Apart from the images, reproduce every record word for word.

(INPUT DATA Opens)

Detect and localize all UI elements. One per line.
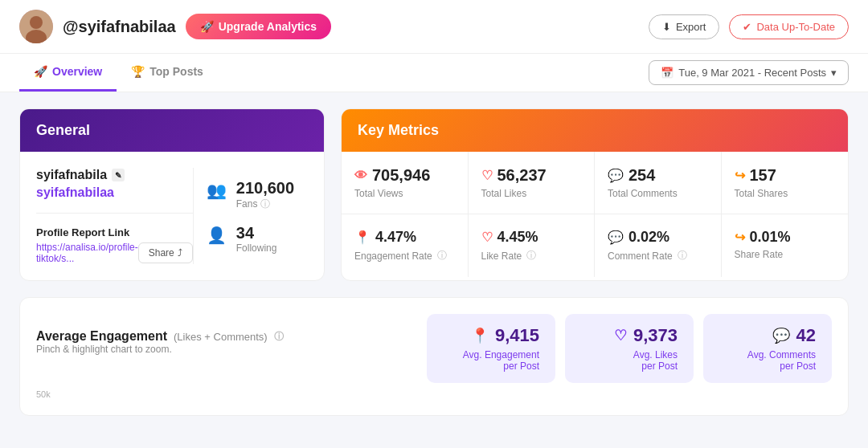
engagement-header: Average Engagement (Likes + Comments) ⓘ …: [36, 314, 832, 383]
rate-cell-comments: 💬 0.02% Comment Rate ⓘ: [595, 214, 722, 277]
tab-top-posts[interactable]: 🏆 Top Posts: [117, 54, 218, 92]
avg-likes-value: 9,373: [633, 325, 678, 346]
metrics-rates-grid: 📍 4.47% Engagement Rate ⓘ ♡ 4.45%: [342, 214, 848, 277]
username-label: @syifafnabilaa: [63, 18, 176, 36]
general-card-body: syifafnabila ✎ syifafnabilaa Profile Rep…: [20, 152, 324, 280]
general-right-col: 👥 210,600 Fans ⓘ 👤: [193, 168, 321, 264]
avg-engagement-value: 9,415: [495, 325, 539, 346]
check-icon: ✔: [743, 21, 751, 33]
svg-point-1: [30, 16, 43, 29]
chart-y-label: 50k: [36, 389, 832, 399]
download-icon: ⬇: [662, 21, 671, 33]
general-left-col: syifafnabila ✎ syifafnabilaa Profile Rep…: [36, 168, 193, 264]
engagement-subtitle-left: (Likes + Comments): [174, 331, 268, 343]
likes-value: 56,237: [497, 166, 547, 185]
engagement-title: Average Engagement (Likes + Comments) ⓘ: [36, 329, 427, 344]
engagement-rate-info-icon[interactable]: ⓘ: [437, 249, 447, 263]
share-button[interactable]: Share ⤴: [138, 242, 193, 263]
header-right: ⬇ Export ✔ Data Up-To-Date: [649, 14, 849, 39]
heart-rate-icon: ♡: [481, 230, 493, 245]
avatar: [19, 10, 53, 43]
general-content: syifafnabila ✎ syifafnabilaa Profile Rep…: [36, 168, 308, 264]
likes-label: Total Likes: [481, 188, 582, 199]
like-rate-info-icon[interactable]: ⓘ: [526, 249, 536, 263]
fans-info-icon[interactable]: ⓘ: [260, 198, 270, 211]
share-rate-label: Share Rate: [735, 249, 836, 260]
like-rate-label: Like Rate: [481, 250, 522, 262]
profile-link-label: Profile Report Link: [36, 226, 193, 238]
comments-label: Total Comments: [608, 188, 708, 199]
fans-label: Fans ⓘ: [236, 198, 294, 211]
following-stat: 👤 34 Following: [207, 224, 321, 254]
profile-link-row: https://analisa.io/profile-tiktok/s... S…: [36, 242, 193, 264]
likes-stat-icon: ♡: [614, 327, 627, 344]
following-value: 34: [236, 224, 277, 242]
header: @syifafnabilaa 🚀 Upgrade Analytics ⬇ Exp…: [0, 0, 868, 54]
chevron-down-icon: ▾: [831, 67, 837, 79]
nav-tabs: 🚀 Overview 🏆 Top Posts: [19, 54, 218, 92]
metric-cell-views: 👁 705,946 Total Views: [342, 152, 469, 214]
comment-rate-info-icon[interactable]: ⓘ: [678, 249, 687, 263]
share-rate-value: 0.01%: [750, 229, 791, 246]
header-left: @syifafnabilaa 🚀 Upgrade Analytics: [19, 10, 331, 43]
profile-link-url[interactable]: https://analisa.io/profile-tiktok/s...: [36, 242, 138, 264]
metric-cell-comments: 💬 254 Total Comments: [595, 152, 722, 214]
export-button[interactable]: ⬇ Export: [649, 14, 720, 39]
views-label: Total Views: [354, 188, 455, 199]
calendar-icon: 📅: [661, 67, 674, 79]
fans-icon: 👥: [207, 181, 227, 200]
metrics-card-header: Key Metrics: [342, 109, 848, 152]
avg-comments-label: Avg. Commentsper Post: [747, 349, 816, 372]
engagement-rate-label: Engagement Rate: [354, 250, 432, 262]
like-rate-value: 4.45%: [497, 229, 538, 246]
engagement-stat-icon: 📍: [471, 327, 489, 344]
comment-rate-icon: 💬: [608, 230, 624, 245]
share-rate-icon: ↪: [735, 230, 745, 245]
general-card-header: General: [20, 109, 324, 152]
fans-stat: 👥 210,600 Fans ⓘ: [207, 179, 321, 211]
comment-rate-value: 0.02%: [628, 229, 669, 246]
comment-icon: 💬: [608, 168, 624, 183]
rate-cell-engagement: 📍 4.47% Engagement Rate ⓘ: [342, 214, 469, 277]
metric-cell-likes: ♡ 56,237 Total Likes: [469, 152, 596, 214]
following-icon: 👤: [207, 226, 227, 245]
general-card: General syifafnabila ✎ syifafnabilaa: [19, 108, 325, 281]
comments-value: 254: [628, 166, 655, 185]
share-icon: ⤴: [178, 247, 182, 259]
data-status-button[interactable]: ✔ Data Up-To-Date: [729, 14, 849, 39]
shares-value: 157: [750, 166, 776, 185]
engagement-info-icon[interactable]: ⓘ: [274, 330, 284, 344]
metrics-grid: 👁 705,946 Total Views ♡ 56,237 Total Lik…: [342, 152, 848, 214]
avg-likes-label: Avg. Likesper Post: [633, 349, 678, 372]
share-forward-icon: ↪: [735, 168, 745, 183]
general-title: General: [36, 122, 308, 139]
engagement-section: Average Engagement (Likes + Comments) ⓘ …: [19, 297, 849, 416]
trophy-icon: 🏆: [131, 65, 145, 78]
engagement-stats: 📍 9,415 Avg. Engagementper Post ♡ 9,373 …: [427, 314, 832, 383]
edit-icon[interactable]: ✎: [112, 169, 125, 181]
date-range-button[interactable]: 📅 Tue, 9 Mar 2021 - Recent Posts ▾: [649, 60, 849, 85]
avg-likes-card: ♡ 9,373 Avg. Likesper Post: [565, 314, 694, 383]
engagement-rate-value: 4.47%: [375, 229, 416, 246]
comments-stat-icon: 💬: [772, 327, 790, 344]
profile-link-section: Profile Report Link https://analisa.io/p…: [36, 213, 193, 264]
fans-value: 210,600: [236, 179, 294, 198]
profile-instagram-name: syifafnabilaa: [36, 185, 193, 200]
avg-engagement-label: Avg. Engagementper Post: [463, 349, 539, 372]
upgrade-analytics-button[interactable]: 🚀 Upgrade Analytics: [186, 14, 331, 39]
rate-cell-shares: ↪ 0.01% Share Rate: [722, 214, 849, 277]
eye-icon: 👁: [354, 169, 367, 183]
location-icon: 📍: [354, 230, 371, 245]
metrics-card-body: 👁 705,946 Total Views ♡ 56,237 Total Lik…: [342, 152, 848, 277]
rocket-nav-icon: 🚀: [34, 65, 47, 78]
tab-overview[interactable]: 🚀 Overview: [19, 54, 117, 92]
avg-engagement-card: 📍 9,415 Avg. Engagementper Post: [427, 314, 555, 383]
avg-comments-value: 42: [796, 325, 816, 346]
metrics-card: Key Metrics 👁 705,946 Total Views ♡: [341, 108, 849, 281]
rocket-icon: 🚀: [200, 20, 214, 33]
following-label: Following: [236, 242, 277, 254]
avg-comments-card: 💬 42 Avg. Commentsper Post: [703, 314, 832, 383]
nav-bar: 🚀 Overview 🏆 Top Posts 📅 Tue, 9 Mar 2021…: [0, 54, 868, 92]
views-value: 705,946: [372, 166, 430, 185]
metric-cell-shares: ↪ 157 Total Shares: [722, 152, 849, 214]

(INPUT DATA Closes)

WORKED SOLUTION >>
Detect and localize all UI elements. One per line.
engagement-header: Average Engagement (Likes + Comments) ⓘ …: [36, 314, 832, 383]
rate-cell-comments: 💬 0.02% Comment Rate ⓘ: [595, 214, 722, 277]
tab-top-posts[interactable]: 🏆 Top Posts: [117, 54, 218, 92]
avg-likes-value: 9,373: [633, 325, 678, 346]
metrics-rates-grid: 📍 4.47% Engagement Rate ⓘ ♡ 4.45%: [342, 214, 848, 277]
username-label: @syifafnabilaa: [63, 18, 176, 36]
general-card-body: syifafnabila ✎ syifafnabilaa Profile Rep…: [20, 152, 324, 280]
general-right-col: 👥 210,600 Fans ⓘ 👤: [193, 168, 321, 264]
avg-engagement-value: 9,415: [495, 325, 539, 346]
check-icon: ✔: [743, 21, 751, 33]
svg-point-1: [30, 16, 43, 29]
chart-y-label: 50k: [36, 389, 832, 399]
download-icon: ⬇: [662, 21, 671, 33]
general-left-col: syifafnabila ✎ syifafnabilaa Profile Rep…: [36, 168, 193, 264]
engagement-subtitle-left: (Likes + Comments): [174, 331, 268, 343]
likes-value: 56,237: [497, 166, 547, 185]
engagement-title: Average Engagement (Likes + Comments) ⓘ: [36, 329, 427, 344]
engagement-rate-info-icon[interactable]: ⓘ: [437, 249, 447, 263]
share-button[interactable]: Share ⤴: [138, 242, 193, 263]
header-right: ⬇ Export ✔ Data Up-To-Date: [649, 14, 849, 39]
heart-rate-icon: ♡: [481, 230, 493, 245]
avatar: [19, 10, 53, 43]
general-content: syifafnabila ✎ syifafnabilaa Profile Rep…: [36, 168, 308, 264]
likes-label: Total Likes: [481, 188, 582, 199]
like-rate-info-icon[interactable]: ⓘ: [526, 249, 536, 263]
fans-info-icon[interactable]: ⓘ: [260, 198, 270, 211]
share-rate-label: Share Rate: [735, 249, 836, 260]
like-rate-label: Like Rate: [481, 250, 522, 262]
profile-link-label: Profile Report Link: [36, 226, 193, 238]
comments-label: Total Comments: [608, 188, 708, 199]
fans-label: Fans ⓘ: [236, 198, 294, 211]
following-stat: 👤 34 Following: [207, 224, 321, 254]
profile-link-row: https://analisa.io/profile-tiktok/s... S…: [36, 242, 193, 264]
likes-stat-icon: ♡: [614, 327, 627, 344]
following-value: 34: [236, 224, 277, 242]
header: @syifafnabilaa 🚀 Upgrade Analytics ⬇ Exp…: [0, 0, 868, 54]
chevron-down-icon: ▾: [831, 67, 837, 79]
nav-tabs: 🚀 Overview 🏆 Top Posts: [19, 54, 218, 92]
metric-cell-views: 👁 705,946 Total Views: [342, 152, 469, 214]
comment-rate-info-icon[interactable]: ⓘ: [678, 249, 687, 263]
share-rate-value: 0.01%: [750, 229, 791, 246]
header-left: @syifafnabilaa 🚀 Upgrade Analytics: [19, 10, 331, 43]
profile-link-url[interactable]: https://analisa.io/profile-tiktok/s...: [36, 242, 138, 264]
metric-cell-comments: 💬 254 Total Comments: [595, 152, 722, 214]
export-button[interactable]: ⬇ Export: [649, 14, 720, 39]
views-label: Total Views: [354, 188, 455, 199]
calendar-icon: 📅: [661, 67, 674, 79]
fans-icon: 👥: [207, 181, 227, 200]
metrics-card-header: Key Metrics: [342, 109, 848, 152]
avg-comments-label: Avg. Commentsper Post: [747, 349, 816, 372]
engagement-rate-label: Engagement Rate: [354, 250, 432, 262]
like-rate-value: 4.45%: [497, 229, 538, 246]
engagement-stat-icon: 📍: [471, 327, 489, 344]
comment-rate-icon: 💬: [608, 230, 624, 245]
share-rate-icon: ↪: [735, 230, 745, 245]
general-card-header: General: [20, 109, 324, 152]
fans-stat: 👥 210,600 Fans ⓘ: [207, 179, 321, 211]
comment-rate-value: 0.02%: [628, 229, 669, 246]
comment-icon: 💬: [608, 168, 624, 183]
rate-cell-engagement: 📍 4.47% Engagement Rate ⓘ: [342, 214, 469, 277]
metric-cell-likes: ♡ 56,237 Total Likes: [469, 152, 596, 214]
following-icon: 👤: [207, 226, 227, 245]
general-card: General syifafnabila ✎ syifafnabilaa: [19, 108, 325, 281]
comments-value: 254: [628, 166, 655, 185]
share-icon: ⤴: [178, 247, 182, 259]
data-status-button[interactable]: ✔ Data Up-To-Date: [729, 14, 849, 39]
shares-value: 157: [750, 166, 776, 185]
engagement-info-icon[interactable]: ⓘ: [274, 330, 284, 344]
metrics-grid: 👁 705,946 Total Views ♡ 56,237 Total Lik…: [342, 152, 848, 214]
avg-likes-label: Avg. Likesper Post: [633, 349, 678, 372]
share-forward-icon: ↪: [735, 168, 745, 183]
general-title: General: [36, 122, 308, 139]
engagement-section: Average Engagement (Likes + Comments) ⓘ …: [19, 297, 849, 416]
trophy-icon: 🏆: [131, 65, 145, 78]
engagement-stats: 📍 9,415 Avg. Engagementper Post ♡ 9,373 …: [427, 314, 832, 383]
edit-icon[interactable]: ✎: [112, 169, 125, 181]
date-range-button[interactable]: 📅 Tue, 9 Mar 2021 - Recent Posts ▾: [649, 60, 849, 85]
avg-likes-card: ♡ 9,373 Avg. Likesper Post: [565, 314, 694, 383]
engagement-rate-value: 4.47%: [375, 229, 416, 246]
comments-stat-icon: 💬: [772, 327, 790, 344]
profile-link-section: Profile Report Link https://analisa.io/p…: [36, 213, 193, 264]
fans-value: 210,600: [236, 179, 294, 198]
profile-instagram-name: syifafnabilaa: [36, 185, 193, 200]
avg-engagement-label: Avg. Engagementper Post: [463, 349, 539, 372]
upgrade-analytics-button[interactable]: 🚀 Upgrade Analytics: [186, 14, 331, 39]
rate-cell-shares: ↪ 0.01% Share Rate: [722, 214, 849, 277]
eye-icon: 👁: [354, 169, 367, 183]
location-icon: 📍: [354, 230, 371, 245]
metrics-card-body: 👁 705,946 Total Views ♡ 56,237 Total Lik…: [342, 152, 848, 277]
rocket-nav-icon: 🚀: [34, 65, 47, 78]
tab-overview[interactable]: 🚀 Overview: [19, 54, 117, 92]
avg-engagement-card: 📍 9,415 Avg. Engagementper Post: [427, 314, 555, 383]
avg-comments-value: 42: [796, 325, 816, 346]
metrics-card: Key Metrics 👁 705,946 Total Views ♡: [341, 108, 849, 281]
rocket-icon: 🚀: [200, 20, 214, 33]
following-label: Following: [236, 242, 277, 254]
avg-comments-card: 💬 42 Avg. Commentsper Post: [703, 314, 832, 383]
nav-bar: 🚀 Overview 🏆 Top Posts 📅 Tue, 9 Mar 2021…: [0, 54, 868, 92]
views-value: 705,946: [372, 166, 430, 185]
metric-cell-shares: ↪ 157 Total Shares: [722, 152, 849, 214]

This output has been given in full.